Do you know why there’s an al-Qaeda? Like all Sunni jihadist organizations that emerged in the latter half of the 20th century, al-Qaeda was powerfully influenced by the Muslim Brotherhood. It shares the same ultimate goal: the global implementation of sharia. But al-Qaeda and other Sunni jihadists separated themselves from the Brotherhood over important strategic differences.
For the Brotherhood, violent jihad is just one method out of many for advancing the cause. In most circumstances, the more effective method is to feign moderation for the purpose of ingratiating, negotiating with, and even infiltrating non-Muslim governments, making the latter more amenable to gradual acceptance of sharia.
The jihadist groups that separated themselves from the Brotherhood reject this strategy. It is not just that they are young men in a hurry, catalyzed by jihadist fervor. As a matter of principle, they believe it is doubly corrupting to negotiate with, strike compromises with, and join in hostile governments (particularly deemed “hostile” are Western governments and non-sharia regimes in Muslim countries). For these jihadist groups, to engage the way the Brotherhood does not only legitimizes non-sharia governments; it diminishes the Muslim resolve to fulfill the duty of establishing Allah’s law.
In this strategic divide between sharia-supremacist organizations, the Taliban come out emphatically on al-Qaeda’s side, not the Brotherhood’s.
“But wait a minute,” you may be thinking, “The Taliban negotiated with the United States.” Ah, but that’s a different kind of negotiation. Warring parties frequently bargain. Our government’s delusions on the subject notwithstanding, the Taliban did not negotiate with the United States on the future of Afghanistan. It bargained for prisoner exchanges and, especially, for the departure of our forces from their country. Under sharia, Muslims are required to drive occupying non-Muslim forces from Muslim territory and to obtain the release of Muslims detained by non-Muslims; but they are only required to do it by force to the extent force is necessary. If bargaining gets the enemy to surrender without additional fighting, you bargain.

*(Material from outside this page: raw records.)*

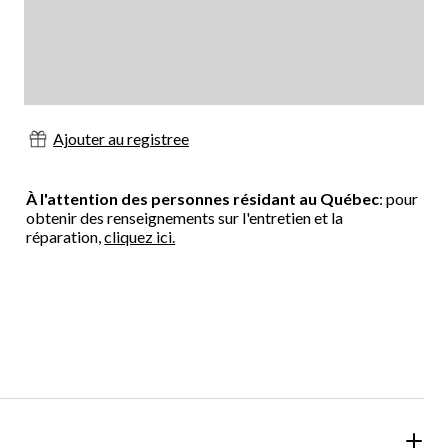
Ajouter au registree
À l'attention des personnes résidant au Québec
: pour
obtenir des renseignements sur l'entretien et la
réparation,
cliquez ici.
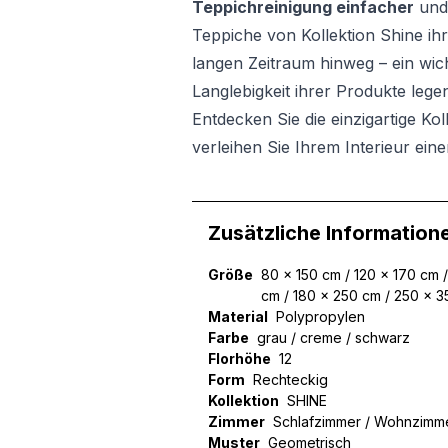
Teppichreinigung einfacher
un
Teppiche von Kollektion Shine ih
langen Zeitraum hinweg – ein wicht
Langlebigkeit ihrer Produkte lege
Entdecken Sie die einzigartige Ko
verleihen Sie Ihrem Interieur ei
Zusätzliche Information
Größe
80 x 150 cm / 120 x 170 cm 
cm / 180 x 250 cm / 250 x 
Material
Polypropylen
Farbe
grau / creme / schwarz
Florhöhe
12
Form
Rechteckig
Kollektion
SHINE
Zimmer
Schlafzimmer / Wohnzimm
Muster
Geometrisch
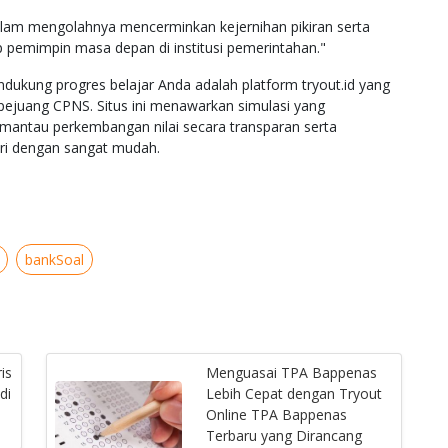
alam mengolahnya mencerminkan kejernihan pikiran serta
p pemimpin masa depan di institusi pemerintahan."
ndukung progres belajar Anda adalah platform tryout.id yang
pejuang CPNS. Situs ini menawarkan simulasi yang
mantau perkembangan nilai secara transparan serta
ari dengan sangat mudah.
bankSoal
is
Menguasai TPA Bappenas
di
Lebih Cepat dengan Tryout
Online TPA Bappenas
Terbaru yang Dirancang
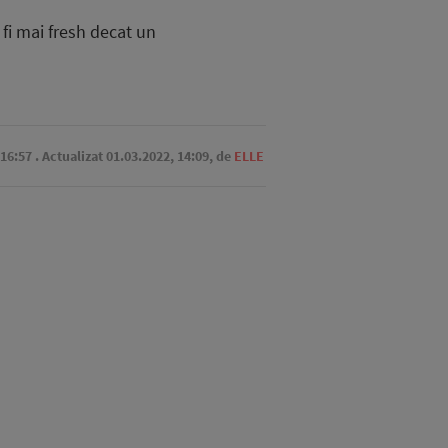
 fi mai fresh decat un
 16:57
. Actualizat 01.03.2022, 14:09,
de
ELLE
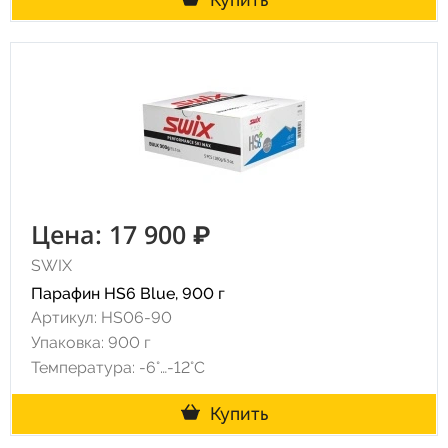
Цена: 17 900 ₽
SWIX
Парафин HS6 Blue, 900 г
Артикул: HS06-90
Упаковка: 900 г
Температура: -6°…-12°C
Купить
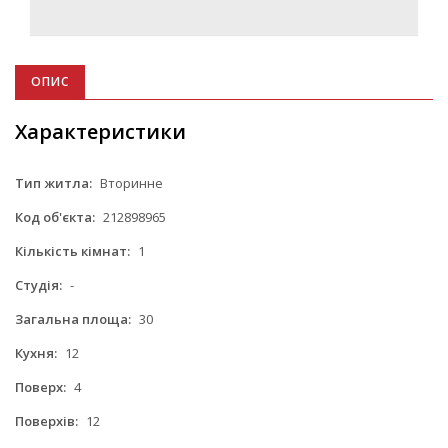
ОПИС
Характеристики
Тип житла:
Вторинне
Код об'єкта:
212898965
Кількість кімнат:
1
Студія:
-
Загальна площа:
30
Кухня:
12
Поверх:
4
Поверхів:
12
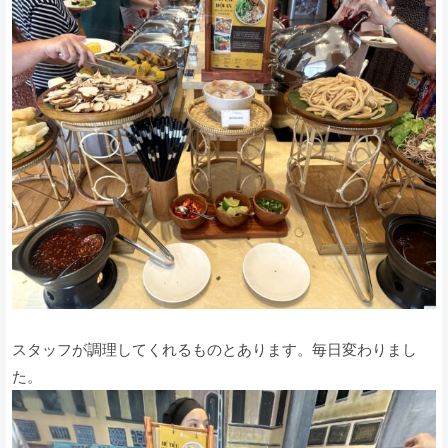
スタッフが調理してくれるものとあります。毎日変わりまし
た。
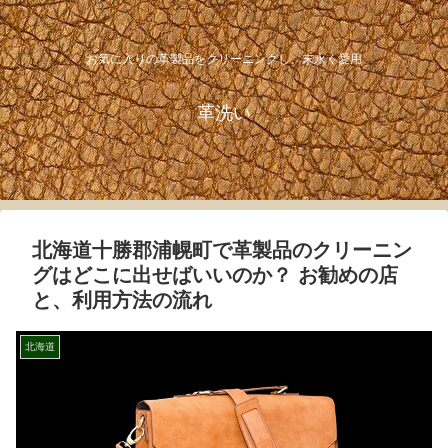
お気に入りの革製品をクリーニングし、末永く愛用
革洗い
北海道十勝郡浦幌町で革製品のクリーニン
グはどこに出せばいいのか？ お勧めの店
と、利用方法の流れ
北海道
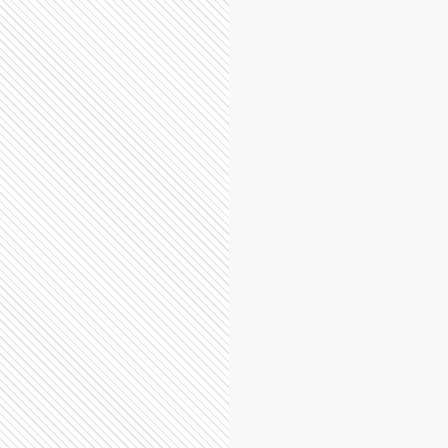
Néstor Grindetti
Diego César Santilli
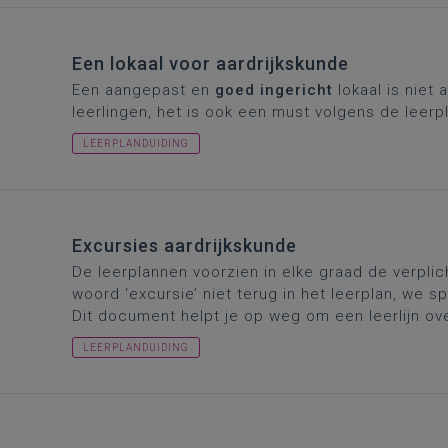
Een lokaal voor aardrijkskunde
Een aangepast en
goed ingericht
lokaal is niet
leerlingen, het is ook een must volgens de leerp
LEERPLANDUIDING
Excursies aardrijkskunde
De leerplannen voorzien in elke graad de verplich
woord ‘excursie’ niet terug in het leerplan, we s
Dit document helpt je op weg om een leerlijn ov
LEERPLANDUIDING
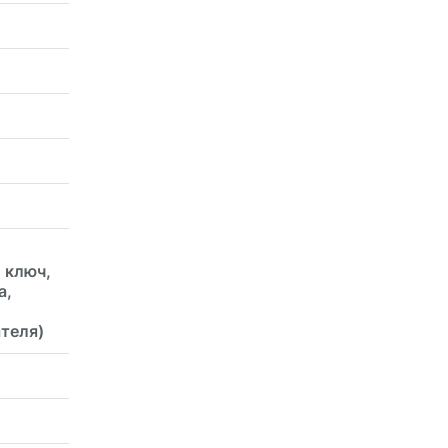
 ключ,
а,
ателя)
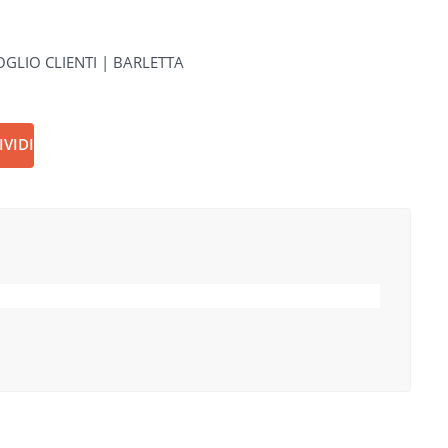
GLIO CLIENTI | BARLETTA
VIDI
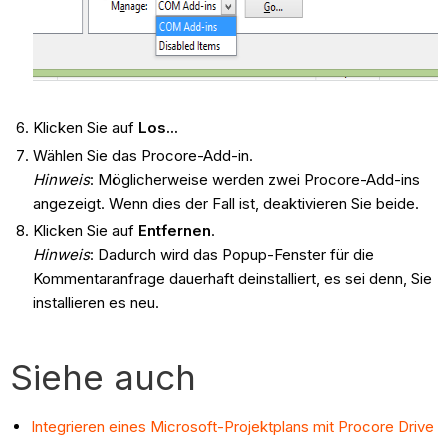
Klicken Sie auf
Los...
Wählen Sie das Procore-Add-in.
Hinweis
: Möglicherweise werden zwei Procore-Add-ins
angezeigt. Wenn dies der Fall ist, deaktivieren Sie beide.
Klicken Sie auf
Entfernen
.
Hinweis
: Dadurch wird das Popup-Fenster für die
Kommentaranfrage dauerhaft deinstalliert, es sei denn, Sie
installieren es neu.
Siehe auch
Integrieren eines Microsoft-Projektplans mit Procore Drive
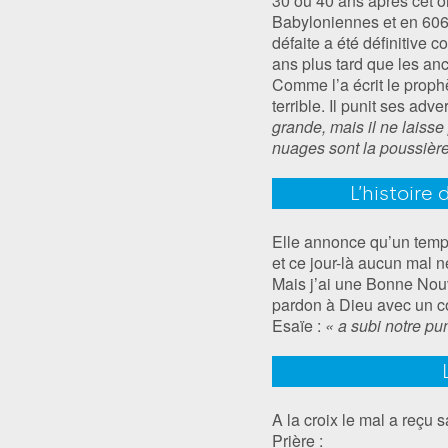
30 ou 40 ans après cet 
Babyloniennes et en 606 in
défaite a été définitive 
ans plus tard que les an
Comme l’a écrit le proph
terrible. Il punit ses adve
grande, mais il ne laiss
nuages sont la poussièr
L’histoire
Elle annonce qu’un temps
et ce jour-là aucun mal n
Mais j’ai une Bonne Nouv
pardon à Dieu avec un cœ
Esaïe :
« a subi notre pu
A la croix le mal a reçu 
Prière :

The key here is that the Taliban never agreed to accept the U.S.-backed “Islamic republic” in Kabul. Never. That was why Trump, in order to strike that awful written agreement with the Taliban that he was desperate to have (so he could say he was “ending” the “forever war”), had to exclude the Kabul regime and recklessly agree to the release of thousands of prisoners. The Taliban were determined to establish the Islamic Emirate of Afghanistan. That was non-negotiable. The dismantling of the “republic” was non-negotiable.
For 20 years, American administrations of both parties made the objective of Afghanistan policy something that was never, ever going to happen — a negotiated political solution for an inclusive, pluralistic government. The core assumption of that policy was a Taliban that has never existed — a mere political group whose ostensible jihadism was just a posture, whose alliances with like-minded jihadists could readily be broken, and who could be bribed into farcical sharia-democracy by being given a seat at the table.
For 20 years, some of us have been countering that you can’t defeat the enemy without understanding a) that they are the enemy, and b) what they believe. Knowing the enemy is a basic requirement of national defense. It is not a step that can be skipped over because the prospect of critically examining an animating ideology with roots in a religious doctrine makes us queasy. Makes us fearful of offending. Makes us vulnerable to demagogic charges of racism and colonialism.
Our well-meaning government decided it could skip that step with the Taliban. We’re seeing the result.